Well, for those who haven’t, it’s simple - you sit in the kitchen, quite near the pass (the bit where the head chef checks the food before it goes out), close enough to see the meat sizzle, feel a little of the stove’s heat, and hear the c-bomb whenever it’s dropped.
And, boy, was it dropped!
Well, twice; but right after I complained (quite loudly) that the chef hadn’t used the c-word yet.
Talk about service!
Social Eating House is one of Jason Atherton’s restaurants. That means it could be excellent, as it was at Pollen Street Social (aside from that awful excuse for a pudding) - or, it could be fairly ‘meh’, at it was at Sosharu; so, I drew a line down the middle and expected it to be good.
And good, it turned out to be. Very good, in fact. Not excellent (that’s a rare score for this skinny Michelin Man wannabe to give); but, a ‘very good’ from me is that kind of score the chef should print out and stick to the fridge with a magnet.
Honestly, he should!
Starting with mackerel and finishing with milk tart, we took in a series of ‘modern European’ dishes of rabbit, sea bass, foie gras, and the like.

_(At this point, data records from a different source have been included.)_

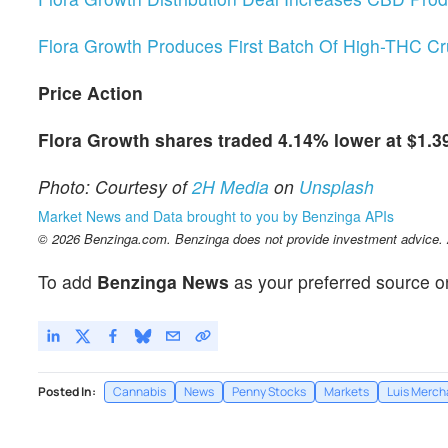
Flora Growth Produces First Batch Of High-THC Cru
Price Action
Flora Growth shares traded 4.14% lower at $1.3
Photo: Courtesy of
2H Media
on
Unsplash
Market News and Data brought to you by Benzinga APIs
© 2026 Benzinga.com. Benzinga does not provide investment advice. Al
To add
Benzinga News
as your preferred source o
Posted In:
Cannabis
News
Penny Stocks
Markets
Luis Merch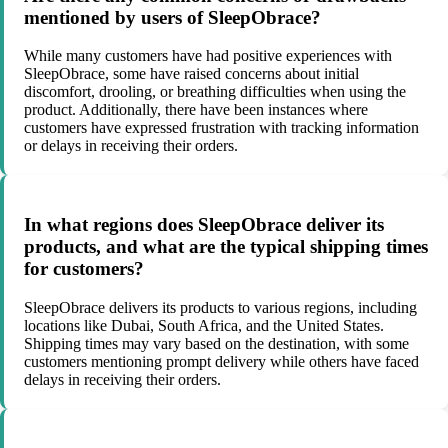
mentioned by users of SleepObrace?
While many customers have had positive experiences with
SleepObrace, some have raised concerns about initial
discomfort, drooling, or breathing difficulties when using the
product. Additionally, there have been instances where
customers have expressed frustration with tracking information
or delays in receiving their orders.
In what regions does SleepObrace deliver its
products, and what are the typical shipping times
for customers?
SleepObrace delivers its products to various regions, including
locations like Dubai, South Africa, and the United States.
Shipping times may vary based on the destination, with some
customers mentioning prompt delivery while others have faced
delays in receiving their orders.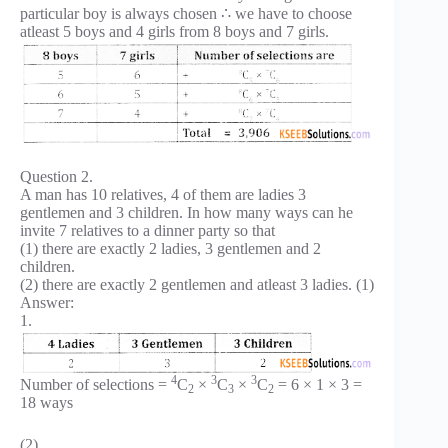
particular boy is always chosen ∴ we have to choose
atleast 5 boys and 4 girls from 8 boys and 7 girls.
Question 2.
A man has 10 relatives, 4 of them are ladies 3
gentlemen and 3 children. In how many ways can he
invite 7 relatives to a dinner party so that
(1) there are exactly 2 ladies, 3 gentlemen and 2
children.
(2) there are exactly 2 gentlemen and atleast 3 ladies. (1)
Answer:
1.
4
3
3
Number of selections =
C
×
C
×
C
= 6 × 1 × 3 =
2
3
2
18 ways
(2)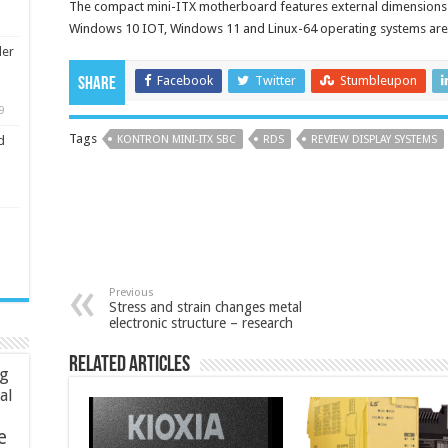
The compact mini-ITX motherboard features external dimensions
Windows 10 IOT, Windows 11 and Linux-64 operating systems are
ler
Facebook
Twitter
Stumbleupon
Share
9
Tags
KONTRON MINI-ITX SBC
RDS
REVIEW DISPLAY SYSTEMS
d
Previous
Stress and strain changes metal
electronic structure – research
Related Articles
ng
ial
e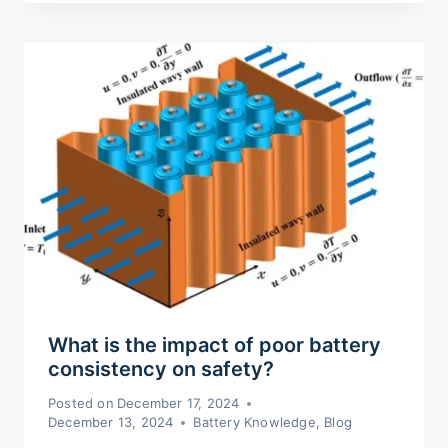
What is the impact of poor battery
consistency on safety?
Posted on
December 17, 2024
December 13, 2024
Battery Knowledge
,
Blog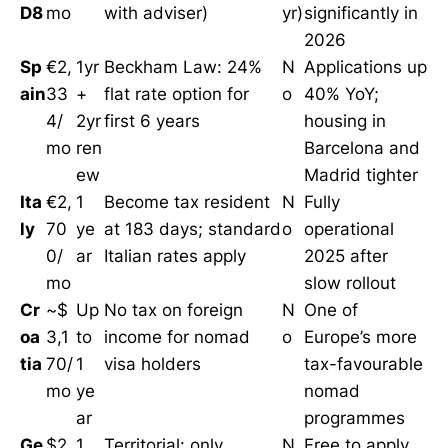
D8
mo
with adviser)
yr)
significantly in
2026
Sp
€2,
1yr
Beckham Law: 24%
N
Applications up
ain
33
+
flat rate option for
o
40% YoY;
4/
2yr
first 6 years
housing in
mo
ren
Barcelona and
ew
Madrid tighter
Ita
€2,
1
Become tax resident
N
Fully
ly
70
ye
at 183 days; standard
o
operational
0/
ar
Italian rates apply
2025 after
mo
slow rollout
Cr
~$
Up
No tax on foreign
N
One of
oa
3,1
to
income for nomad
o
Europe’s more
tia
70/
1
visa holders
tax-favourable
mo
ye
nomad
ar
programmes
Ge
$2,
1
Territorial: only
N
Free to apply,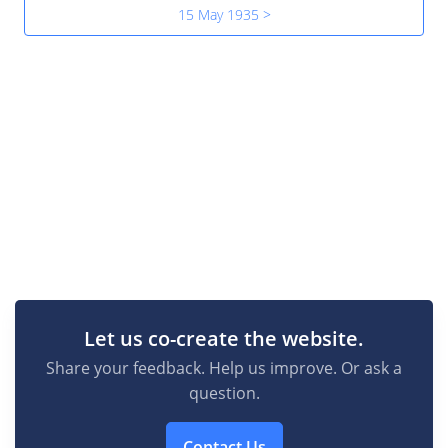
15 May 1935 >
Let us co-create the website.
Share your feedback. Help us improve. Or ask a
question.
Contact Us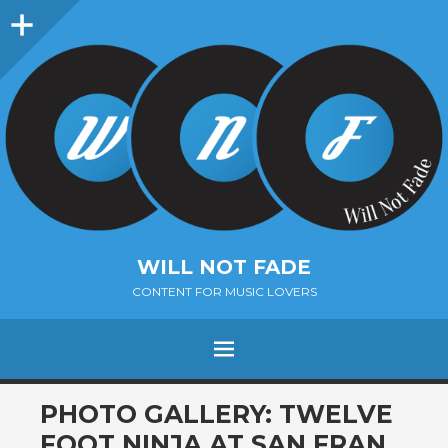
Sidebar
WILL NOT FADE
CONTENT FOR MUSIC LOVERS
Menu
SKIP
PHOTO GALLERY: TWELVE
TO
FOOT NINJA AT SAN FRAN,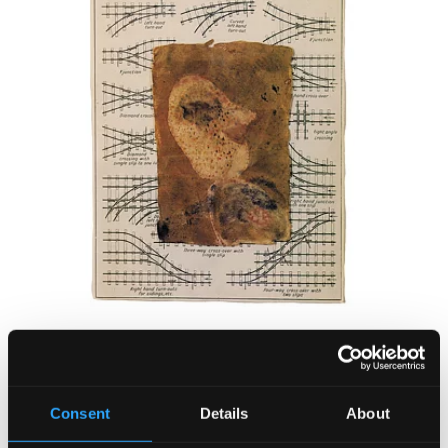
Consent
Details
About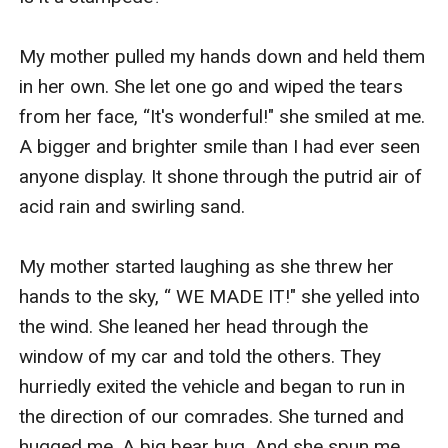
My mother pulled my hands down and held them 
in her own. She let one go and wiped the tears 
from her face, “It's wonderful!" she smiled at me. 
A bigger and brighter smile than I had ever seen 
anyone display. It shone through the putrid air of 
acid rain and swirling sand. 

My mother started laughing as she threw her 
hands to the sky, “ WE MADE IT!" she yelled into 
the wind. She leaned her head through the 
window of my car and told the others. They 
hurriedly exited the vehicle and began to run in 
the direction of our comrades. She turned and 
hugged me. A big bear hug. And she spun me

You know, that sort of English meets French food, all done posh, and served in very small pieces - except for that foie gras.
Man, was that a lot of liver. Too much for me. I find foie gras sickly at the best of times and I was far happier with the root vegetable broth it was floating on. Mmmm...broth. I really am a peasant at heart.

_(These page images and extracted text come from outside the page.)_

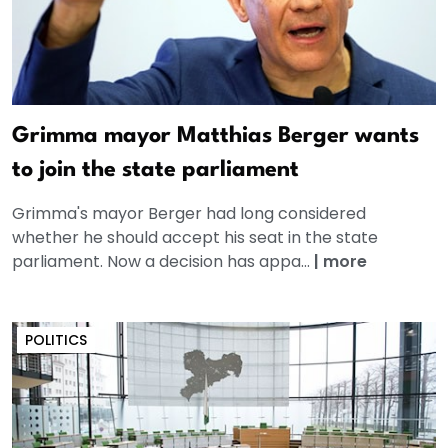
Grimma mayor Matthias Berger wants
to join the state parliament
Grimma's mayor Berger had long considered
whether he should accept his seat in the state
parliament. Now a decision has appa...
|
more
POLITICS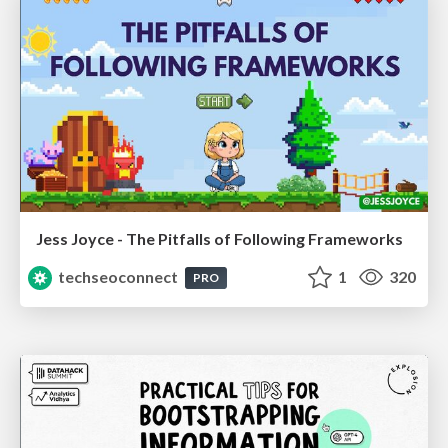
Jess Joyce - The Pitfalls of Following Frameworks
techseoconnect
1
320
PRO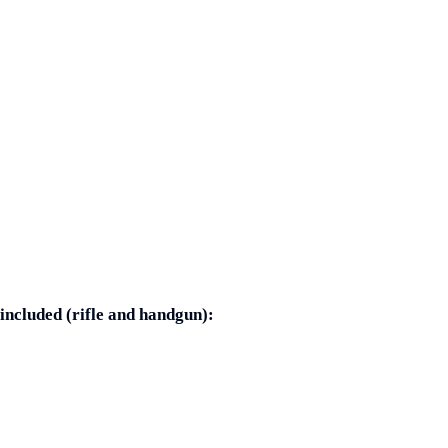
included (rifle and handgun):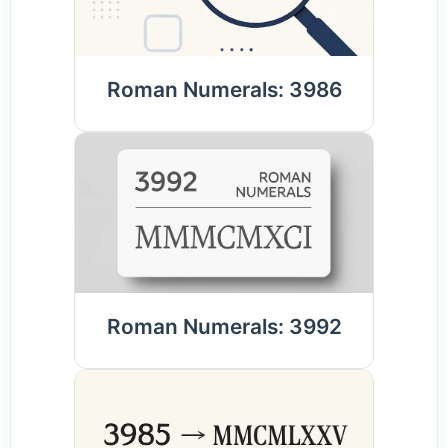
Roman Numerals: 3986
Roman Numerals: 3992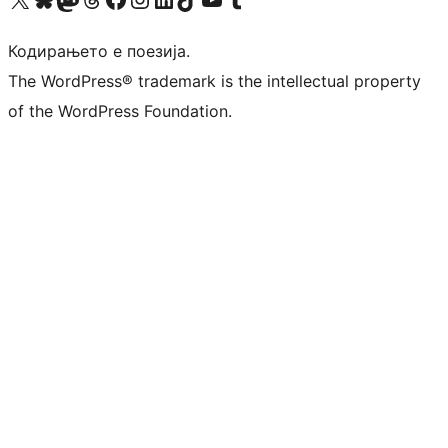
Кодирањето е поезија.
The WordPress® trademark is the intellectual property
of the WordPress Foundation.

The rabbit, I found disappointing - quite bland in the main, but with the odd burst of a slightly unpleasant flavour I couldn’t quite put my finger on.
The sea bass, on the other hand, was fantastic. If I remember rightly, it sat on mash. Rich, creamy, butter stuffed mash. I really really am a peasant.
To wash this all down was wine - lots of wine and some French pear cider, which seemed to arrive just at my glass was empty. Perfect timing.
And, in a way, that’s the real point of the chef’s table experience. It’s less about the food (although, obviously, that’s still massively important) and more about being treated better than the other customers. You’re not just any old schmuck, but minor royalty for a couple of hours, sitting behind a curtain that says ‘No Entry’ and given a private performance by the entire kitchen staff.
Sure, the rabbit was odd. Okay, the foie gras wasn’t for me. Put all that aside, though, as for two hours this peasant felt way more important than usual - and, better yet, he wasn’t paying a penny.